New guidance released on HIV in primary care

The recommendations from the HIV Medicine Association of the Infectious Diseases Society of America update a 2013 guideline on this topic and reflect the changing primary care needs of people with HIV who have longer lifespans due to improved treatment.


The HIV Medicine Association of the Infectious Diseases Society of America recently released updated guidance on managing patients with HIV in primary care.

The guidance updates the group's 2013 guideline on this topic and reflects the primary care needs of people with HIV who have longer lifespans due to improved availability of effective treatments. It was developed by an expert panel based on literature published from 2013 to December 2019, as well as guidelines from the CDC Advisory Committee on Immunization Practices released in January 2020 and research on COVID-19. The guidance's 96 recommendations cover optimization of care engagement, medication adherence, and viral suppression; initial evaluation and routine health care maintenance; and management of metabolic and other comorbid conditions associated with antiretroviral therapy (ART) and aging, among other topics. The guidance also includes a new section on special considerations for transgender and gender-diverse populations and on COVID-19 in people with HIV.
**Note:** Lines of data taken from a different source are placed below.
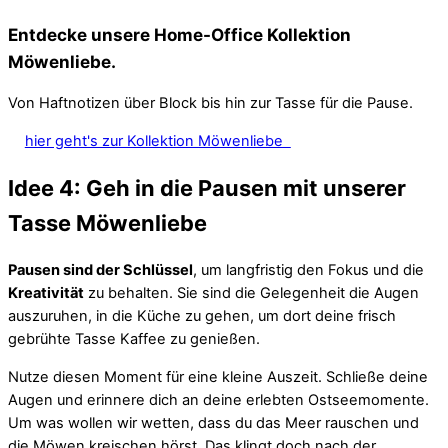
Entdecke unsere Home-Office Kollektion
Möwenliebe.
Von Haftnotizen über Block bis
hin zur Tasse für die Pause.
hier geht's zur Kollektion Möwenliebe
Idee 4: Geh in die Pausen mit unserer
Tasse Möwenliebe
Pausen sind der Schlüssel
, um langfristig den Fokus und die
Kreativität
zu behalten. Sie sind die Gelegenheit die Augen
auszuruhen, in die Küche zu gehen, um dort deine frisch
gebrühte Tasse Kaffee zu genießen.
Nutze diesen Moment für eine kleine Auszeit. Schließe deine
Augen und erinnere dich an deine erlebten Ostseemomente.
Um was wollen wir wetten, dass du das Meer rauschen und
die Möwen kreischen hörst. Das klingt doch nach der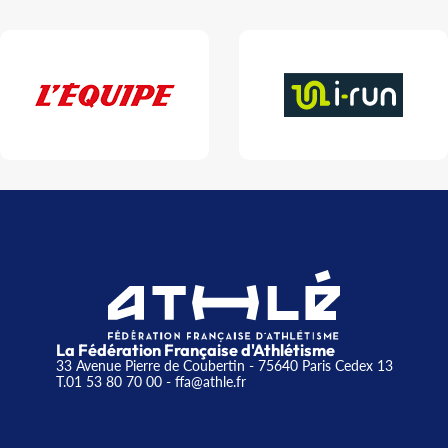
La Fédération Française d'Athlétisme
33 Avenue Pierre de Coubertin - 75640 Paris Cedex 13
T.01 53 80 70 00
- ffa@athle.fr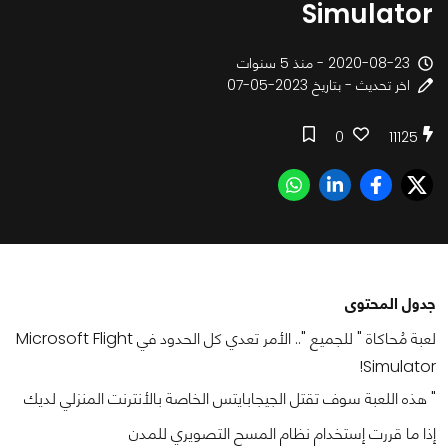
Simulator
2020-08-23 - منذ 5 سنوات
اخر تحديث - بتاريخ 2023-05-07
0
11125
جدول المحتوى
لعبة مُحاكاة " للجميع ".. الأمر تعدي كل الحدود في Microsoft Flight
Simulator!
" هذه اللعبة سوف تقتل الجيجابايتس الخاصة بالأنترنت المنزلي لديك
إذا ما قررت إستخدام نظام المسح التصويري للمدن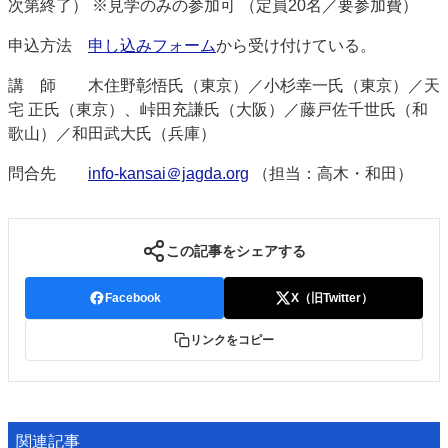
次第終了） ※見学のみの参加可 （定員20名／要参加費）
申込方
法
申し込みフォーム
から受け付けている。
講
師 木住野彰悟氏（東京）／小杉幸一氏（東京）／天
宅 正氏（東京）、峠田充謙氏（大阪）／藤戸佐千世氏（和
歌山）／和田武大氏（兵庫）
問合先
info-kansai＠jagda.org
（担当：高木・和田）
この記事をシェアする
Facebook
X（旧Twitter）
リンクをコピー
関連記事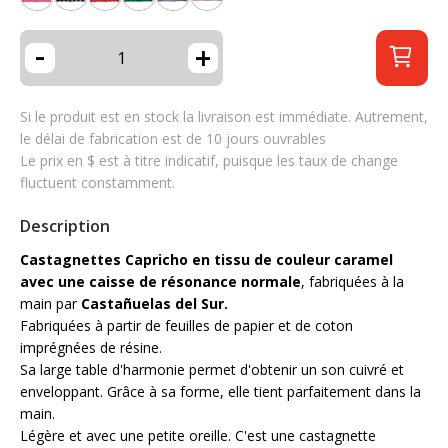
-
+
Si le produit est en stock la livraison est immédiate. Autrement,
le délai de fabrication est de 10 jours ouvrables
Le prix en $ est à titre indicatif, puisque les taux de change
fluctuent constamment.
Description
Castagnettes Capricho en tissu de couleur caramel
avec une caisse de résonance normale
, fabriquées à la
main par
Castañuelas del Sur.
Fabriquées à partir de feuilles de papier et de coton
imprégnées de résine.
Sa large table d'harmonie permet d'obtenir un son cuivré et
enveloppant. Grâce à sa forme, elle tient parfaitement dans la
main.
Légère et avec une petite oreille. C'est une castagnette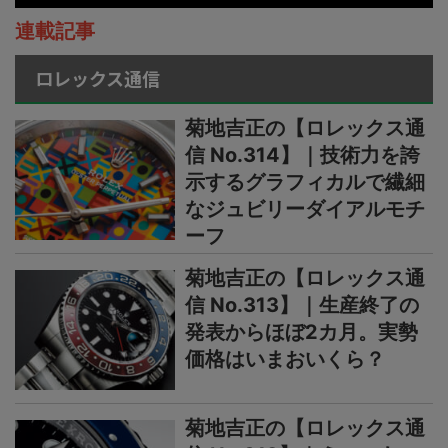
連載記事
ロレックス通信
菊地吉正の【ロレックス通
信 No.314】｜技術力を誇
示するグラフィカルで繊細
なジュビリーダイアルモチ
ーフ
菊地吉正の【ロレックス通
信 No.313】｜生産終了の
発表からほぼ2カ月。実勢
価格はいまおいくら？
菊地吉正の【ロレックス通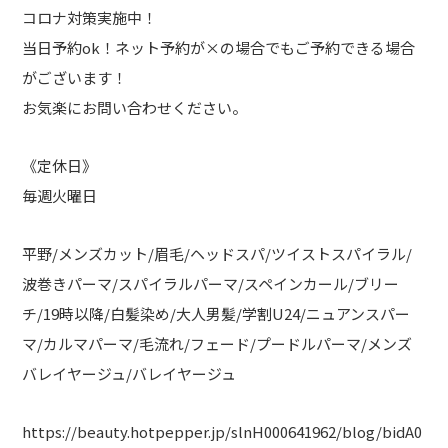
コロナ対策実施中！
当日予約ok！ネット予約が×の場合でもご予約できる場合
がございます！
お気楽にお問い合わせください。
《定休日》
毎週火曜日
平野/メンズカット/眉毛/ヘッドスパ/ツイストスパイラル/
波巻きパーマ/スパイラルパーマ/スペインカール/ブリー
チ/19時以降/白髪染め/大人男髪/学割U24/ニュアンスパー
マ/カルマパーマ/毛流れ/フェード/プードルパーマ/メンズ
バレイヤージュ/バレイヤージュ
https://beauty.hotpepper.jp/slnH000641962/blog/bidA0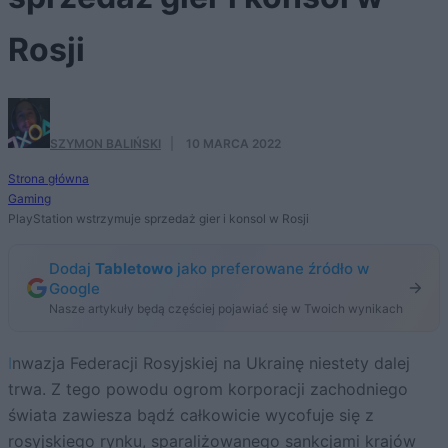
Rosji
SZYMON BALIŃSKI
·
10 MARCA 2022
Strona główna
Gaming
PlayStation wstrzymuje sprzedaż gier i konsol w Rosji
Dodaj
Tabletowo
jako preferowane źródło w
Google
Nasze artykuły będą częściej pojawiać się w Twoich wynikach
Inwazja Federacji Rosyjskiej na Ukrainę niestety dalej
trwa. Z tego powodu ogrom korporacji zachodniego
świata zawiesza bądź całkowicie wycofuje się z
rosyjskiego rynku, sparaliżowanego sankcjami krajów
“While these recommendations seek to provide optimal medical care for persons with HIV, establishing a relationship of trust should guide the structure of the medical visit, the order of ascertainment of medical information, and the delivery of care and treatment,” the guidance said. “For persons who experience stigma and discrimination, optimal care outcomes are dependent on a stigma-free and welcoming care environment. Attention to other barriers that impact care engagement and continuous ART access is essential for successful outcomes.”

The guidance was published Nov. 6 by Clinical Infectious Diseases and is available online.